The opening of Western archives thirty years on permits us now to learn the inside story on such subjects as Eisenhower and Israel (reviewed in MEQ, June 1994), King Husayn's early years (MEQ, September 1994), and Israel's role in the Suez Crisis (MEQ, March 1995). In similar fashion, Podeh unearths the very interesting inner workings of the Baghdad Pact, an abortive effort to organize the Middle East in a NATO-like defense pact.
He establishes several points:(1) a "quest for hegemony" in the Arab world drove the Egyptian-Iraqi rivalry more than did ideology, though the latter exacerbated the conflict; (2) Syria was not the decisive battleground for this rivalry, but rather Jordan; (3) the Arabs made "major decisions" about their destinies, despite the continued presence of imperial levers of power; and (4) the year 1956 marked a "watershed" for the Middle East, with Great Britain fading out, the Soviet Union and United States fading in, and Gamal Abdel Nasser emerging as the pan-Arab leader. Along the way, Podeh resurrects important but nearly forgotten events, such as the Turco-Iraqi Pact of February 1955 (which he deems "the most significant turning point in Arab politics since the 1948 war") and the landing of Egyptian troops in Syria in October 1957 (which he characterizes as the first-ever use of military force by one Arab state against another).
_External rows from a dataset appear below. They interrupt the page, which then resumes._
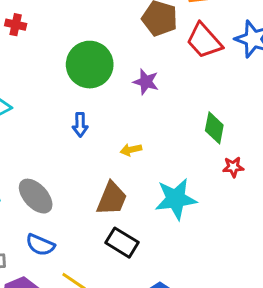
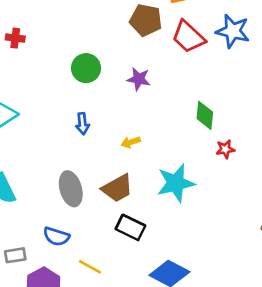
green circle: (90, 65) -> (86, 68), size x0.7
gray ellipse: (36, 196) -> (71, 189), moved, turned 32
brown trapezoid: (112, 199) -> (117, 188), turned 44

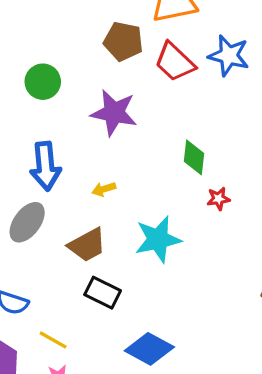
green circle: (86, 68) -> (43, 82), moved
purple star: (139, 79) -> (114, 113), size x1.6
blue arrow: (82, 124) -> (45, 166), size x1.8
gray ellipse: (71, 189) -> (27, 222), moved, turned 52

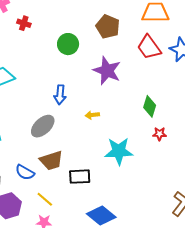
brown pentagon: (123, 41) -> (108, 27), moved
blue arrow: (45, 166) -> (60, 95), size x0.7
brown trapezoid: (87, 245) -> (51, 160), moved
black rectangle: (103, 293) -> (80, 177), turned -40

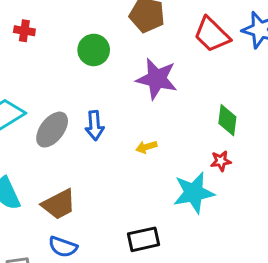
gray ellipse: (43, 126) -> (52, 130), moved
red star: (160, 134) -> (221, 161), moved
brown trapezoid: (51, 160) -> (59, 204), moved

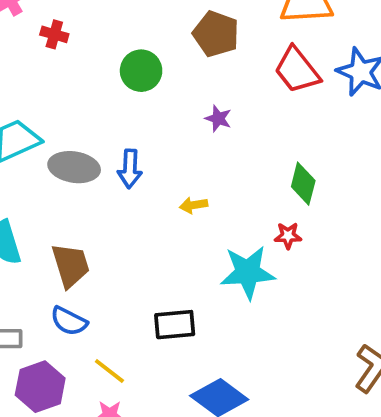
purple star: (157, 79) -> (218, 118), size x0.5
gray ellipse: (52, 130) -> (74, 167), turned 54
brown trapezoid: (59, 204) -> (71, 265), turned -87

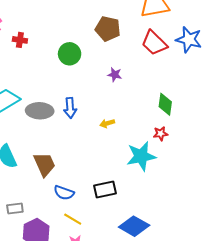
blue semicircle: (69, 321) -> (64, 193), moved

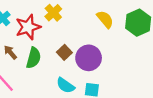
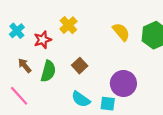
red star: (28, 27) -> (43, 40), size x0.7
purple circle: (89, 58) -> (123, 83), moved

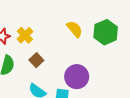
yellow cross: (68, 25) -> (25, 35), moved

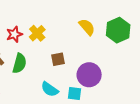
brown square: (36, 60) -> (58, 59), moved, turned 32

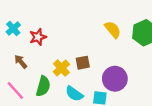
yellow cross: (37, 33) -> (61, 68), moved
green semicircle: (20, 63) -> (43, 86), moved

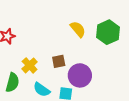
brown square: (83, 63) -> (59, 61), moved

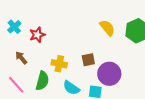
yellow cross: (30, 65) -> (59, 64), turned -35

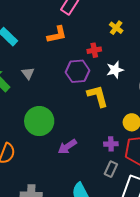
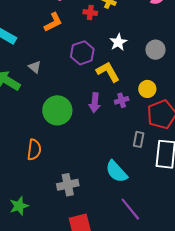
red cross: (94, 50) -> (90, 13), moved, turned 32
purple cross: (111, 144) -> (122, 100), moved
purple arrow: (67, 147) -> (95, 103), moved, turned -36

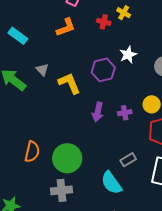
purple hexagon: (82, 53) -> (103, 70), moved
yellow L-shape: (108, 72) -> (69, 83), moved
green circle: (57, 110) -> (67, 158), moved
gray rectangle: (139, 139) -> (128, 160), moved, turned 42

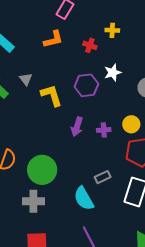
yellow cross: (124, 13) -> (112, 30), turned -32
red cross: (104, 22) -> (90, 45), moved

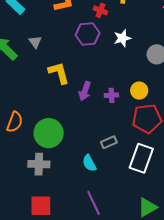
purple hexagon: (86, 85) -> (88, 34), moved
yellow L-shape: (51, 95) -> (59, 73), moved
cyan semicircle: (84, 198) -> (89, 163), size x0.7

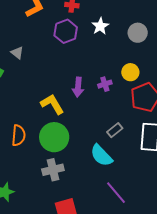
yellow L-shape: (59, 73) -> (52, 104), moved
cyan semicircle: (89, 163) -> (101, 155), size x1.4

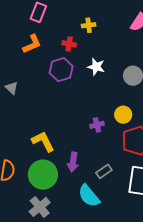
white star: (100, 26) -> (96, 67), turned -30
purple arrow: (78, 87) -> (73, 162), moved
gray cross: (53, 170) -> (40, 207), turned -30

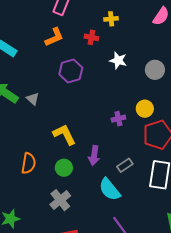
purple hexagon: (61, 70) -> (71, 71), moved
gray triangle: (12, 88) -> (33, 99), moved
green circle: (43, 175) -> (64, 168), size x0.6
The Baghdad Pact represented a Western effort to build a Middle Eastern organization to link NATO with SEATO. It failed that purpose and turned instead, as John Foster Dulles put it, into "a forum for Arab politics and intrigue." Four decades later, we may finally understand the reasons for that failure: the Middle East marches not to a beat set in foreign capitals, but to its own rhythms.